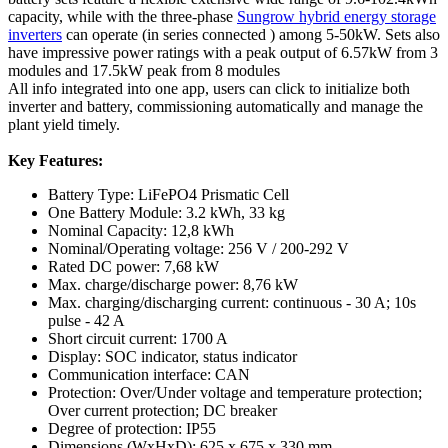
capacity, while with the three-phase
Sungrow hybrid energy storage
inverters
can operate (in series connected ) among 5-50kW. Sets also
have impressive power ratings with a peak output of 6.57kW from 3
modules and 17.5kW peak from 8 modules
All info integrated into one app, users can click to initialize both
inverter and battery, commissioning automatically and manage the
plant yield timely.
Key Features:
Battery Type: LiFePO4 Prismatic Cell
One Battery Module: 3.2 kWh, 33 kg
Nominal Capacity: 12,8 kWh
Nominal/Operating voltage: 256 V / 200-292 V
Rated DC power: 7,68 kW
Max. charge/discharge power: 8,76 kW
Max. charging/discharging current: continuous - 30 A; 10s
pulse - 42 A
Short circuit current: 1700 A
Display: SOC indicator, status indicator
Communication interface: CAN
Protection: Over/Under voltage and temperature protection;
Over current protection; DC breaker
Degree of protection: IP55
Dimensions (WxHxD): 625 x 675 x 330 mm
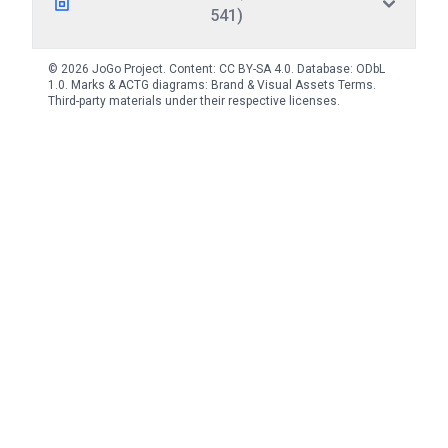
541)
© 2026 JoGo Project. Content:
CC BY-SA 4.0
. Database:
ODbL
1.0
. Marks & ACTG diagrams:
Brand & Visual Assets Terms
.
Third-party materials under their respective licenses.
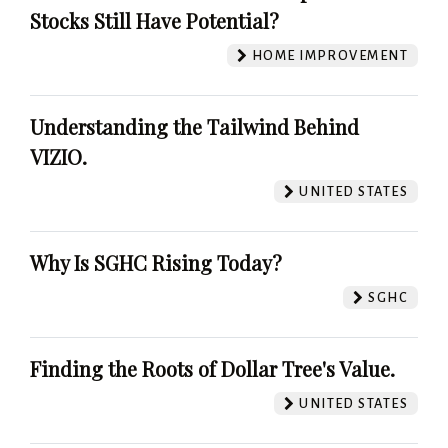
Stocks Still Have Potential?
HOME IMPROVEMENT
Understanding the Tailwind Behind
VIZIO.
UNITED STATES
Why Is SGHC Rising Today?
SGHC
Finding the Roots of Dollar Tree's Value.
UNITED STATES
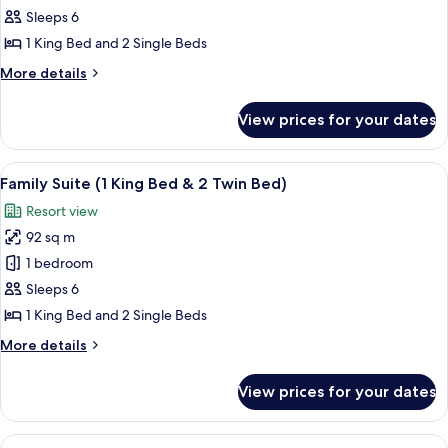
Suite
Sleeps 6
(Mobility,
1 King Bed and 2 Single Beds
Transfer
More
More details
Shwr,
details
1King&2Twin)
for
View prices for your dates
Family
Suite
(Mobility,
View
A modern hotel room with a large bed, 
7
Transfer
Family Suite (1 King Bed & 2 Twin Bed)
all
Shwr,
Resort view
1King&2Twin)
photos
92 sq m
for
Family
1 bedroom
Suite
Sleeps 6
(1
1 King Bed and 2 Single Beds
King
More
More details
Bed
details
&
for
View prices for your dates
Family
2
Suite
Twin
(1
View
A modern hotel room with a large bed, 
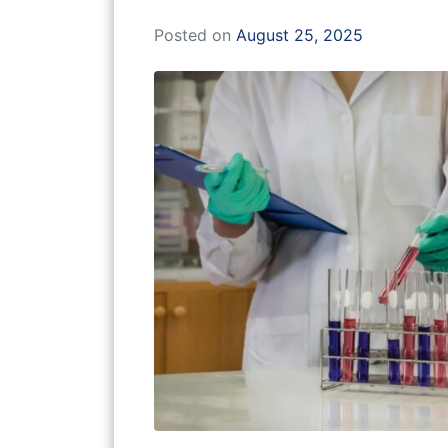
Posted on
August 25, 2025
------
▶ Brief:
Look through the entries above for the word "peak". Copy every line where it shows up.

▶ Completed exercise:
have impressive power ratings with a peak output of 6.57kW from 3
modules and 17.5kW peak from 8 modules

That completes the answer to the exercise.